==== DATA

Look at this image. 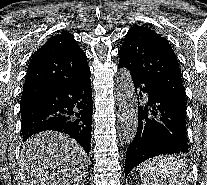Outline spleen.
<instances>
[{
  "instance_id": "spleen-1",
  "label": "spleen",
  "mask_w": 207,
  "mask_h": 185,
  "mask_svg": "<svg viewBox=\"0 0 207 185\" xmlns=\"http://www.w3.org/2000/svg\"><path fill=\"white\" fill-rule=\"evenodd\" d=\"M178 158V153H157V158H148V162H138L133 166L137 177L147 185H189L192 183L190 167H186L187 159Z\"/></svg>"
}]
</instances>
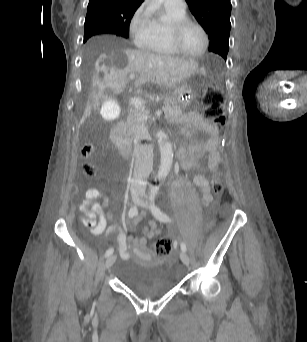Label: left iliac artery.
Instances as JSON below:
<instances>
[{"label":"left iliac artery","mask_w":307,"mask_h":342,"mask_svg":"<svg viewBox=\"0 0 307 342\" xmlns=\"http://www.w3.org/2000/svg\"><path fill=\"white\" fill-rule=\"evenodd\" d=\"M159 191V187L158 186H153L150 188V208H151V212L154 215V217L156 219H158L159 221L162 222H170L171 219L169 216H167L165 213H163L158 207H156L155 205V200L157 197V193ZM181 250L186 252L187 251V246L184 242H181L180 244Z\"/></svg>","instance_id":"left-iliac-artery-1"}]
</instances>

========

**PROBLEM TO WORK ON:** In the records above, find each line that holds the word "xmlns"; copy all such lines.

**SOLUTION TO THE PROBLEM:**
  "mask_svg": "<svg viewBox=\"0 0 207 185\" xmlns=\"http://www.w3.org/2000/svg\"><path fill=\"white\" fill-rule=\"evenodd\" d=\"M178 158V153H157V158H148V162H138L133 166L137 177L147 185H189L192 183L190 167H186L187 159Z\"/></svg>"
[{"label":"left iliac artery","mask_w":307,"mask_h":342,"mask_svg":"<svg viewBox=\"0 0 307 342\" xmlns=\"http://www.w3.org/2000/svg\"><path fill=\"white\" fill-rule=\"evenodd\" d=\"M159 191V187L158 186H153L150 188V208H151V212L154 215V217L156 219H158L159 221L162 222H170L171 219L169 216H167L165 213H163L158 207H156L155 205V200L157 197V193ZM181 250L186 252L187 251V246L184 242H181L180 244Z\"/></svg>","instance_id":"left-iliac-artery-1"}]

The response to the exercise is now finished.